Finanzkrise So wächst Europa zusammen

Europas Süden bekam den Euro zu schnell. Nun soll der Norden für das marode Portugal, Griechenland, Spanien einstehen? Empörend! Dabei können Süden und Norden zusammen stark sein, wenn jeder vom anderen lernt.

Ein Kommentar von Sebastian Schoepp

Als der französische Außenminister Robert Schuman 1950 in einer Rede die Schaffung einer Europäischen Gemeinschaft für Kohle und Stahl vorschlug, die der Vorläufer der EU wurde, sagte er: "Europa lässt sich nicht mit einem Schlage herstellen und auch nicht durch eine einfache Zusammenfassung. Es wird durch konkrete Tatsachen entstehen, die zunächst eine Solidarität der Tat schaffen."

Als sich 50 Jahre später die Euro-Länder zur Währungsunion zusammenschlossen, taten sie genau das, wovor Schuman gewarnt hatte: Sie schufen eine "einfache Zusammenfassung", eine Ballung unterschiedlicher, teils konträrer Lebens- und Wirtschaftssysteme. Die von Schuman postulierte "Solidarität der Tat" ist erst jetzt, hinterher, gefragt.

Vielleicht liegt es an dieser verkehrten Reihenfolge, dass es mit dieser Solidarität in Europa nicht weit her ist. Und ist es nicht wirklich viel verlangt, ja empörend, wenn europäische Steuerzahler für das unseriöse Wirtschaften spanischer Banken eintreten sollen, die in kalifornischer Zockermanier Habenichtsen Kredite zu 120 Prozent für einen Hauskauf aufschwatzten - und eine Spekulationsblase aufpumpten, die platzen musste?
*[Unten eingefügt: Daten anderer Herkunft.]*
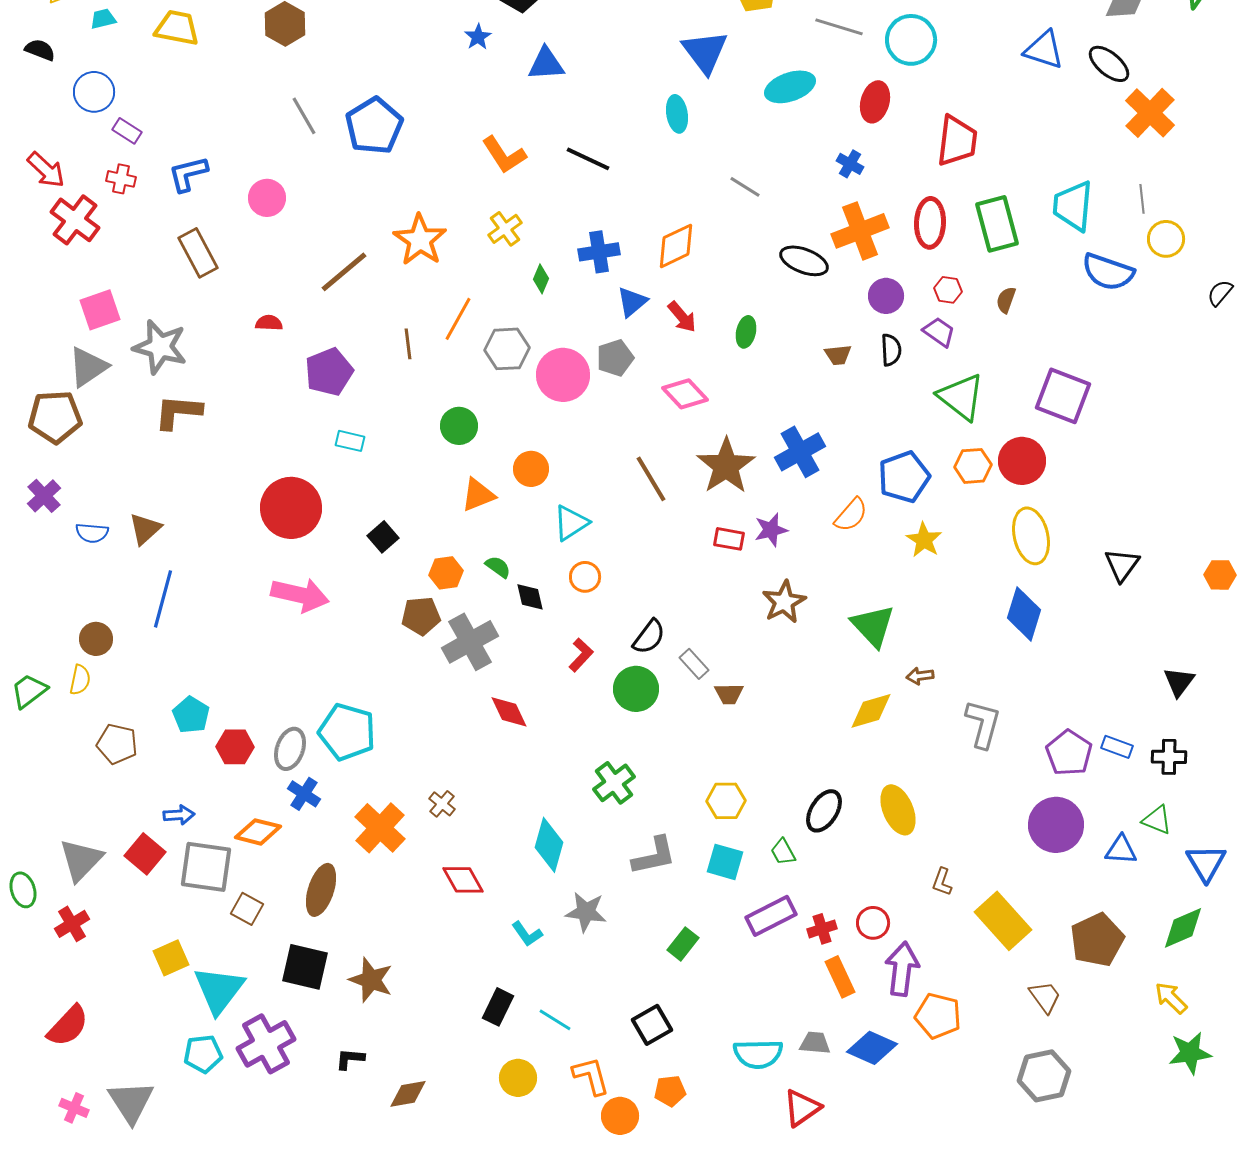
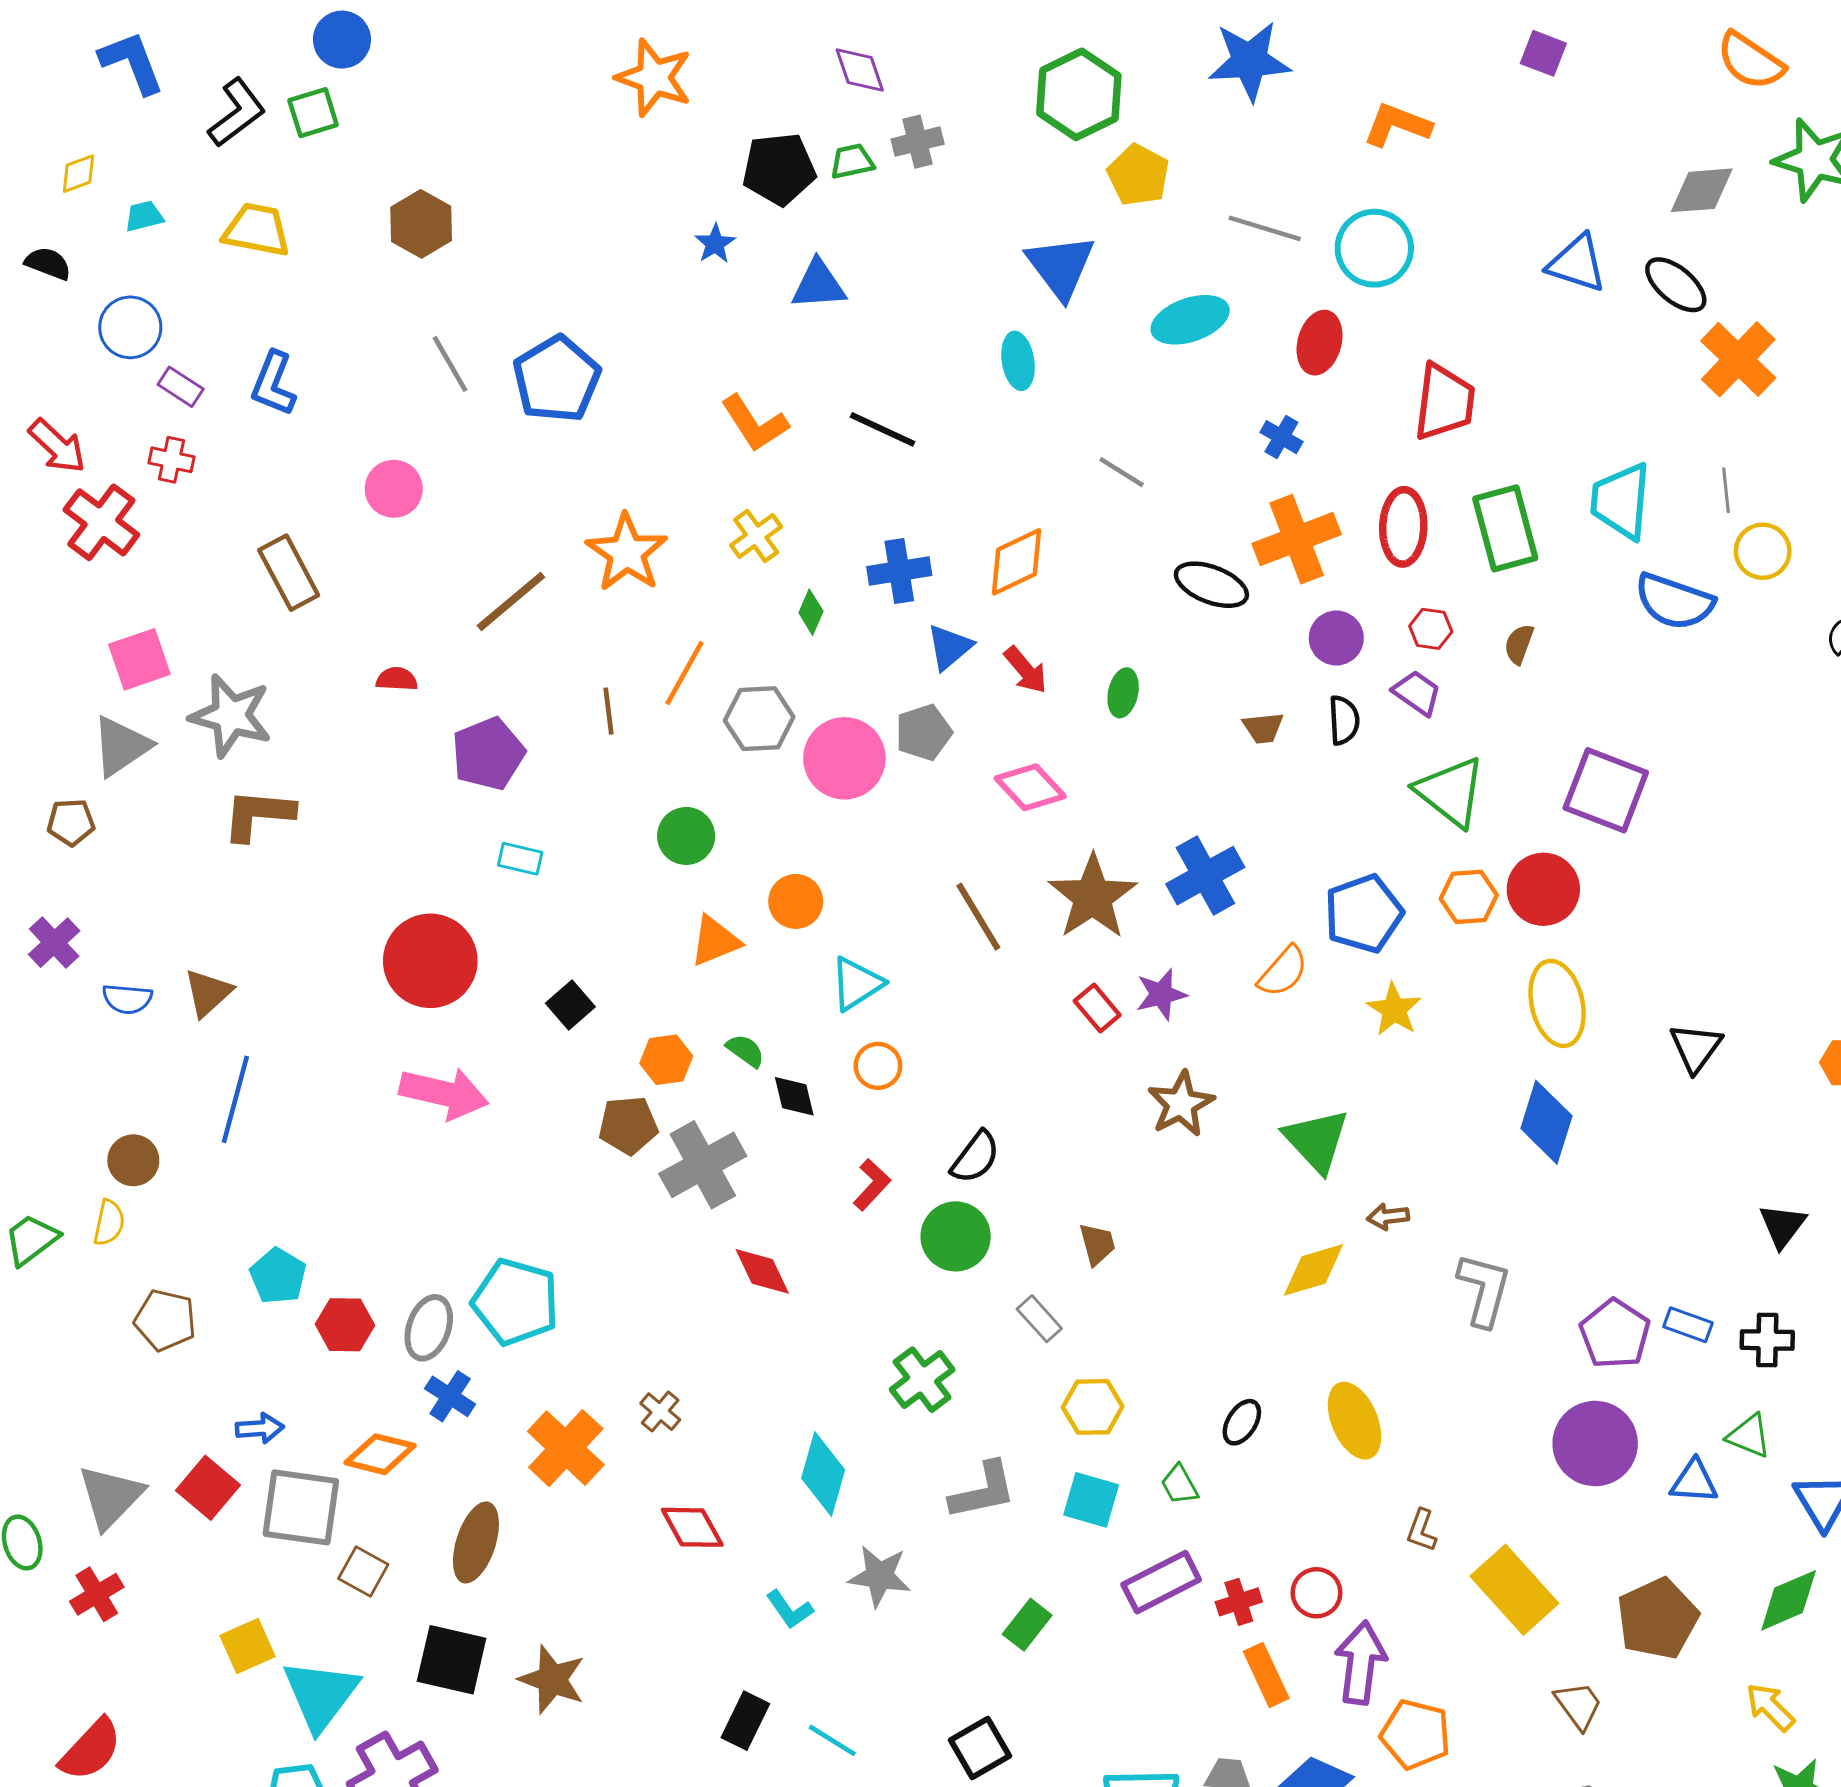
blue L-shape: (188, 174) -> (273, 384), moved, turned -54
brown pentagon: (55, 417) -> (71, 822), size x0.6
red rectangle: (729, 539) -> (1097, 1008), turned 40
gray rectangle: (694, 664) -> (1039, 1319), moved
brown trapezoid: (729, 694) -> (1097, 1244), turned -104
black ellipse: (824, 811) -> (1242, 1422), size x0.7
Ja, es ist empörend, aber es wird wohl nicht anders gehen. Lange kann man darüber lamentieren, dass die Probleme Griechenlands, Italiens, Spaniens und Portugals absehbar waren. Der Norden wollte sie nicht sehen, neben der Hoffnung auf Absatzmärkte waren allerlei romantische Gründe im Spiel, den Süden in die Euro-Zone aufzunehmen. War Griechenland nicht die Wiege der Demokratie, Italien nicht Hort der Kunst? Waren nicht Spanien und Portugal die Seemächte, die einst aus der Neuen Welt das Gold mitbrachten, das auf dem Umweg über mitteleuropäische Kreditgeber den Grundstein für die Industrialisierung der alten Welt legte? Nun muss das, was einst im Impetus romantischer Verklärung geschlossen wurde, in praktische Solidarität münden, wie in einer guten Ehe. Oder man löst die Verbindung.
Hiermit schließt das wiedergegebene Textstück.